Maroesja Perizonius, a Dutch former victim of the Osho cult’s child sex regime, made the film in response to Netflix’s well-regarded Wild Wild Country. That series charted the Rajneesh movement’s activities in Wasco County, Oregon, without once delving into the subject of widespread child abuse.
Former victims step forward and bravely recount, sometimes shuddering with post-traumatic stress, the daily rituals and absurdly unapologetic practices that offered, as one survivor says, “free sex and free sex with children.

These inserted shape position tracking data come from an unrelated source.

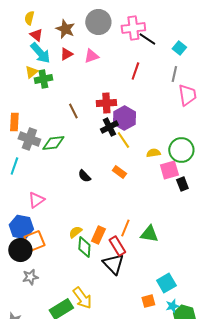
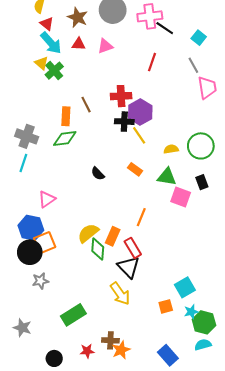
red triangle: (66, 54) -> (79, 44), turned 32
yellow triangle: (31, 72) -> (41, 63), turned -40
gray line: (174, 74) -> (193, 65), turned -42
green cross: (43, 79) -> (54, 71), turned -30
orange rectangle: (14, 122) -> (66, 116), moved
black cross: (109, 127) -> (124, 122), turned 30
gray cross: (29, 139) -> (27, 136), moved
pink square: (169, 170) -> (181, 197), moved, turned 36
orange line: (125, 228) -> (141, 217), moved
yellow semicircle: (75, 232) -> (88, 233), size x1.5
green triangle: (149, 234) -> (167, 177), moved
yellow arrow: (82, 298) -> (120, 294), moved

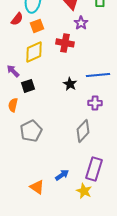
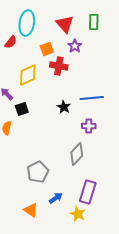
orange square: (37, 26) -> (47, 49), moved
gray pentagon: (31, 131) -> (38, 172), moved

If you’re a predator, what a great environment to go in.”
As well as detailing the crimes of several predatory men, including those who posed as teachers and carers in the cult’s sinister Suffolk base, known as Medina (it closed in the 1980s), Perizonius’s film turns its wrath on the navel-gazing parents who happily placed their children in harm’s way.
Told that their sons and daughters were an “impediment” to enlightenment, they abandoned their children to a system that encouraged “sexual initiation” between adult men and girls as young as eight.
When one abuser is finally interviewed, in audio only, he is remarkably phlegmatic about his atrocities, merely sighing, “Yeah, that was a big mistake I made, and I’m really sorry about that.” Another, still spiritual after all these years and leading meditation groups, is furious and aggressive when confronted about his rapist past.